BEA monthly revisions as well as other BEA periodic revisions to PCE price data do lead to reassessments of the estimated inflation persistence as measured by the MCT estimates. Larger revisions may lead to a more significant reassessment. A recent example of the latter case is described on Liberty Street Economics in “Inflation Persistence: Dissecting the News in January PCE Data.”
Historical estimates in our MCT data series back to 1960 are based on the latest vintage of data available and incorporate all prior revisions.

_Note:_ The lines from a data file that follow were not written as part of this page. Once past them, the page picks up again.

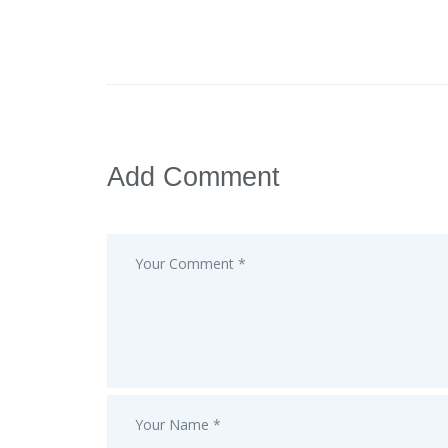
Add Comment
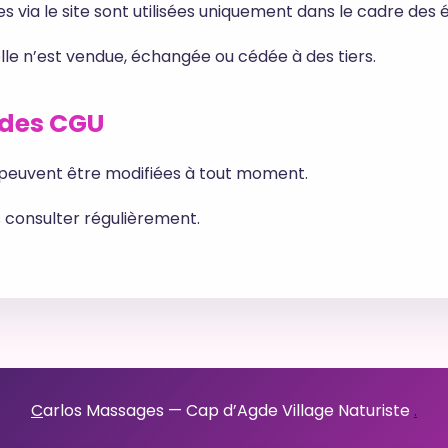
s via le site sont utilisées uniquement dans le cadre des 
e n’est vendue, échangée ou cédée à des tiers.
 des CGU
 peuvent être modifiées à tout moment.
les consulter régulièrement.
C
arlos Massages — Cap d’Agde Village Naturiste
.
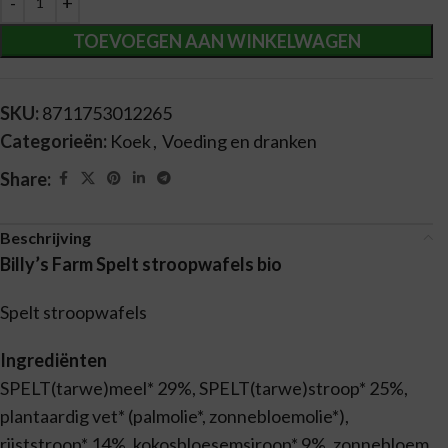
TOEVOEGEN AAN WINKELWAGEN
SKU:
8711753012265
Categorieën:
Koek
,
Voeding en dranken
Share:
Beschrijving
Billy’s Farm Spelt stroopwafels bio
Spelt stroopwafels
Ingrediënten
SPELT(tarwe)meel* 29%, SPELT(tarwe)stroop* 25%,
plantaardig vet* (palmolie*, zonnebloemolie*),
rijststroop* 14%, kokosbloesemsiroop* 9%, zonnebloem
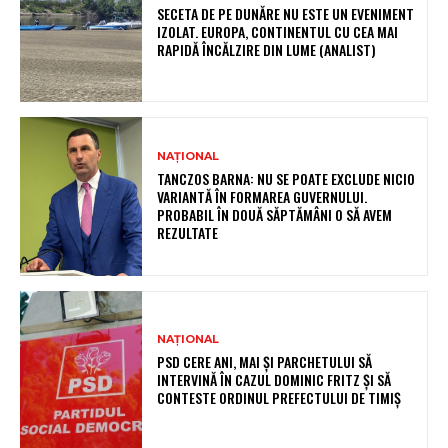
SECETA DE PE DUNĂRE NU ESTE UN EVENIMENT
IZOLAT. EUROPA, CONTINENTUL CU CEA MAI
RAPIDĂ ÎNCĂLZIRE DIN LUME (ANALIST)
NAȚIONAL
TANCZOS BARNA: NU SE POATE EXCLUDE NICIO
VARIANTĂ ÎN FORMAREA GUVERNULUI.
PROBABIL ÎN DOUĂ SĂPTĂMÂNI O SĂ AVEM
REZULTATE
NAȚIONAL
PSD CERE ANI, MAI ȘI PARCHETULUI SĂ
INTERVINĂ ÎN CAZUL DOMINIC FRITZ ȘI SĂ
CONTESTE ORDINUL PREFECTULUI DE TIMIȘ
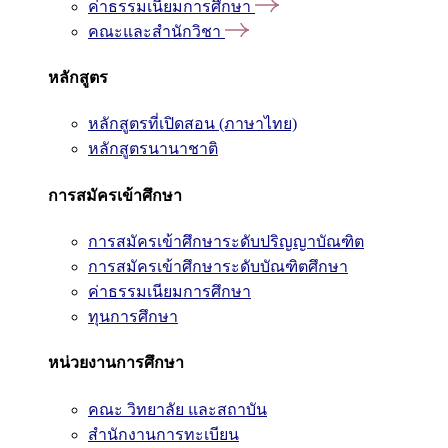
ค่าธรรมเนียมการศึกษา
คณะและสำนักวิชา
หลักสูตร
หลักสูตรที่เปิดสอน (ภาษาไทย)
หลักสูตรนานาชาติ
การสมัครเข้าศึกษา
การสมัครเข้าศึกษาระดับปริญญาบัณฑิต
การสมัครเข้าศึกษาระดับบัณฑิตศึกษา
ค่าธรรมเนียมการศึกษา
ทุนการศึกษา
หน่วยงานการศึกษา
คณะ วิทยาลัย และสถาบัน
สำนักงานการทะเบียน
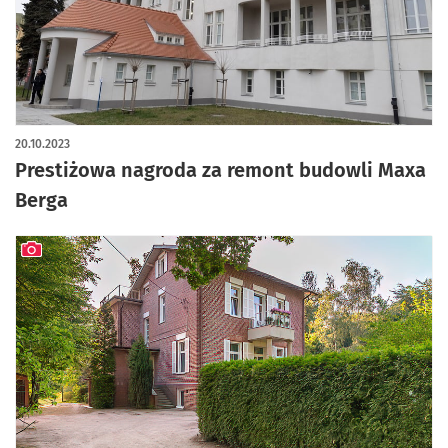
artykuł z galerią zdjęć
20.10.2023
Prestiżowa nagroda za remont budowli Maxa
Berga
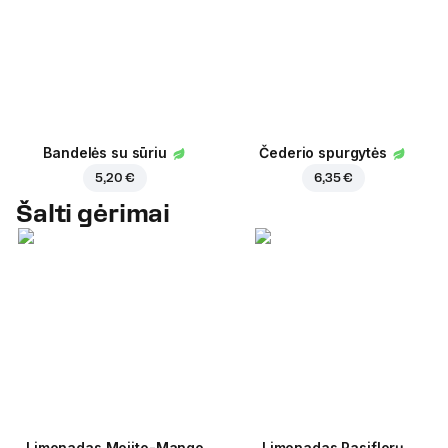
Bandelės su sūriu
Čederio spurgytės
5,20 €
6,35 €
Šalti gėrimai
Limonadas Mojito-Mango
Limonadas Pasiflorų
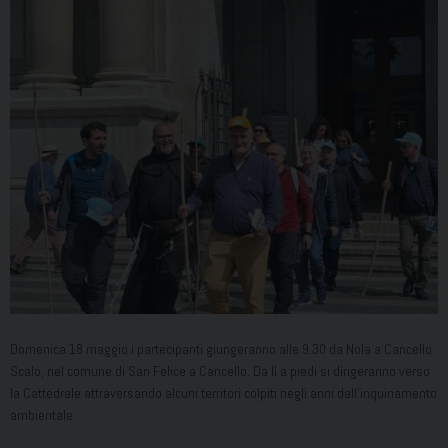
Domenica 18 maggio i partecipanti giungeranno alle 9.30 da Nola a Cancello
Scalo, nel comune di San Felice a Cancello. Da lì a piedi si dirigeranno verso
la Cattedrale attraversando alcuni territori colpiti negli anni dall’inquinamento
ambientale.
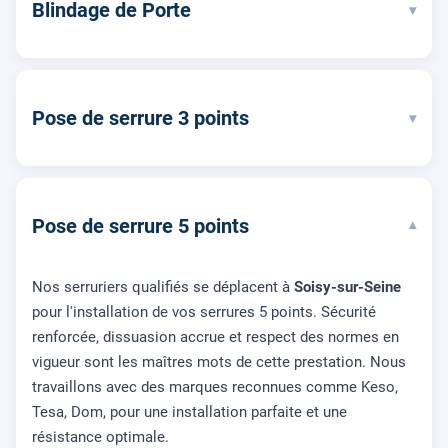
Blindage de Porte
▾
Pose de serrure 3 points
▾
Pose de serrure 5 points
▾
Nos serruriers qualifiés se déplacent à
Soisy-sur-Seine
pour l'installation de vos serrures 5 points. Sécurité
renforcée, dissuasion accrue et respect des normes en
vigueur sont les maîtres mots de cette prestation. Nous
travaillons avec des marques reconnues comme Keso,
Tesa, Dom, pour une installation parfaite et une
résistance optimale.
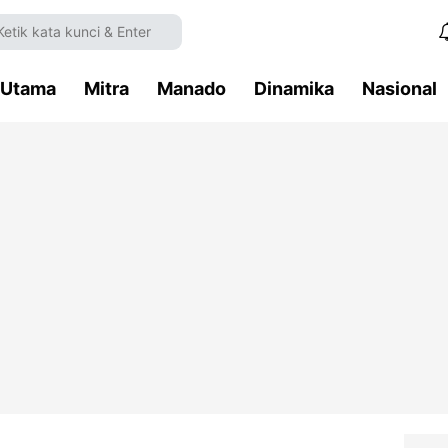
Utama
Mitra
Manado
Dinamika
Nasional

The MCT model adds to the set of tools that aim at measuring the persistent component of PCE price inflation. Some approaches, such as the Cleveland Fed’s Median PCE and the Dallas Fed’s Trimmed Mean, rely on the cross-sectional distribution of price changes in each period. Other approaches, such as the New York Fed’s Underlying Inflation Gauge (UIG), rely on frequency-domain time series smoothing methods. The MCT approach shares some features with them, namely: exploiting the cross-sectional distribution of price changes and using time series smoothing techniques. But the MCT model also has some unique features that are relevant to inflation data. For example, it allows for outliers and for the noisiness of the data and for the relation with the common component to change over time.
The MCT model provides a timely measure of inflationary pressure and provides insights on how much price changes comove across sectors.